Word for word, restate the entries below and exclude every image.

· · · ·

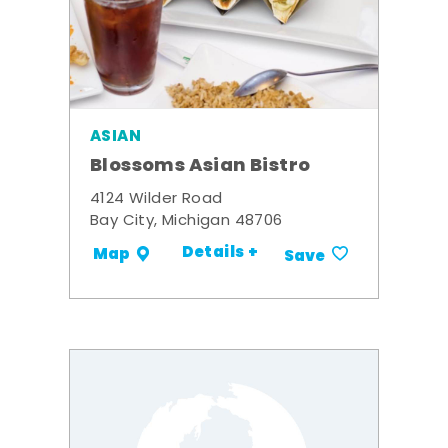
ASIAN
Blossoms Asian Bistro
4124 Wilder Road
Bay City, Michigan 48706
Details +
Map
Save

· · · ·

**EXPECTED ANSWER**:
ASIAN
Blossoms Asian Bistro
4124 Wilder Road
Bay City, Michigan 48706
Details +
Map
Save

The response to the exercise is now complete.